Yes, I was peeved off with Wind because they took so long to resolve
my billing problem (the topup), but BELL is a lot more expensive and
for 25Gigs, the only deal I could get was $49.95..thats $20 more a month than what I'm paying Wind..so you are right..now that I've calmed down, I think I will call Bell back and cancel. 

I don't have any real problem with wireless here at home since I'm very close to the transmitter, so I will stick to wireless. My previous Bell internet was wireless too. 

Yes, they seem to hire dummys with the trained "pre-recorded" spiel whenever you have to call them at the call center...


----------



## KaeJS (Sep 28, 2010)

Everyone take note.

Invest in BCE.

*Cough*


----------



## carverman (Nov 8, 2010)

KaeJS said:


> Everyone take note.
> 
> Invest in BCE.
> 
> *Cough*


hee..hee.. I back with Wind. Bell was only giving me 25gigs for
39.95...but when I called today to cancell..they asked why and even
offered another 40 gigs on top of the 25 gigs to keep me on..but I've
already paid and I've been downloading lots of microsoft applications 
over night on my backup computer..and it's working. 

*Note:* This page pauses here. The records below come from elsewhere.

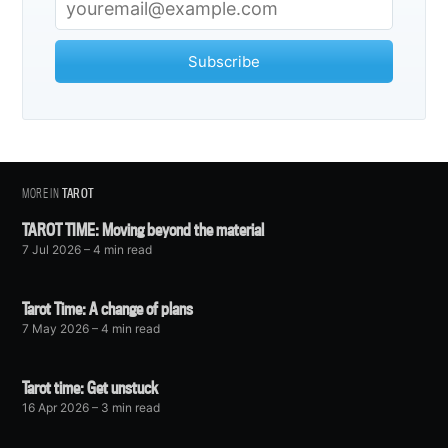
Subscribe
MORE IN
TAROT
TAROT TIME: Moving beyond the material
7 Jul 2026
– 4 min read
Tarot Time: A change of plans
7 May 2026
– 4 min read
Tarot time: Get unstuck
16 Apr 2026
– 3 min read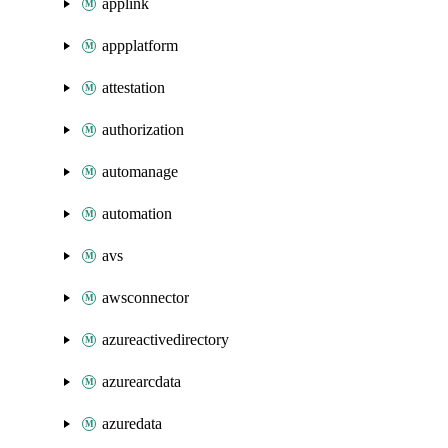
applink
appplatform
attestation
authorization
automanage
automation
avs
awsconnector
azureactivedirectory
azurearcdata
azuredata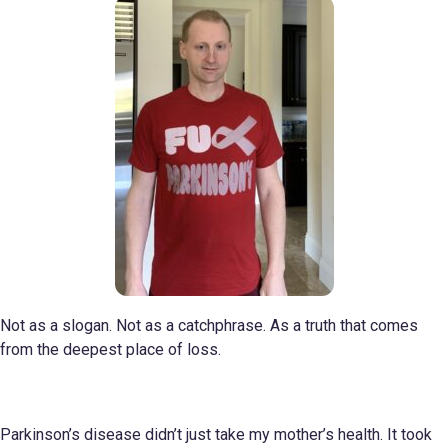
Not as a slogan. Not as a catchphrase. As a truth that comes
from the deepest place of loss.
Parkinson’s disease didn’t just take my mother’s health. It took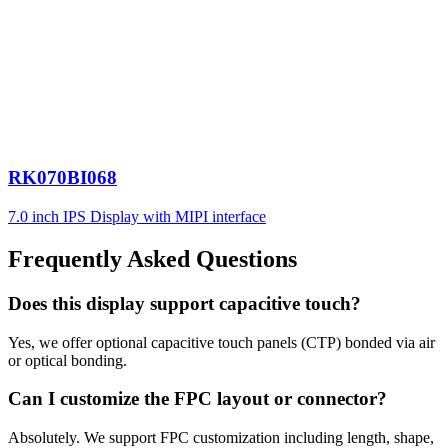
RK070BI068
7.0 inch IPS Display with MIPI interface
Frequently Asked Questions
Does this display support capacitive touch?
Yes, we offer optional capacitive touch panels (CTP) bonded via air
or optical bonding.
Can I customize the FPC layout or connector?
Absolutely. We support FPC customization including length, shape,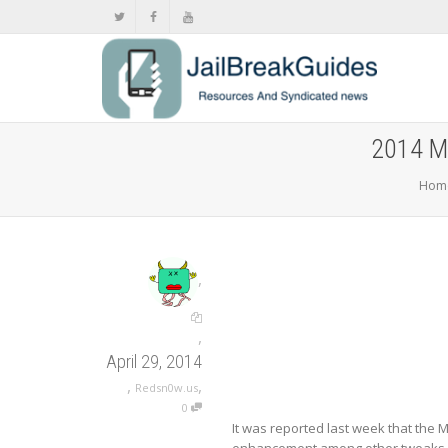
2014 Ma
Hom
,
,
April 29, 2014
,
,
Redsn0w.us
0
It was reported last week that the 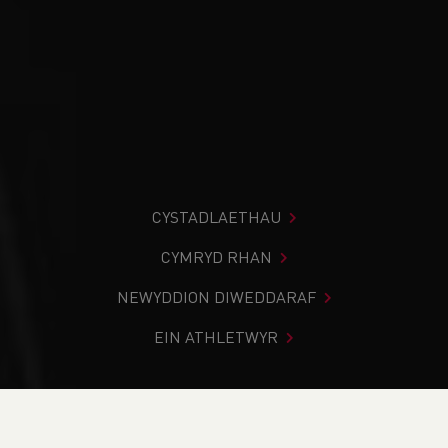
CYSTADLAETHAU
CYMRYD RHAN
NEWYDDION DIWEDDARAF
EIN ATHLETWYR
Rydych chi i mewn:
Cartref
>
Newyddion
>
Weekend
Round-Up (16-17 October 2024)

It's funny, if you don't know..they (big blue) try to charge as much as
they can get awy with..until you squawk it's too much..then they pass you
on to retentions to try and persuade you to stay if they can.


----------



## Beaver101 (Nov 14, 2011)

KaeJS said:


> Everyone take note.
> 
> Invest in BCE.
> 
> *Cough*


LOL ... I take note.


----------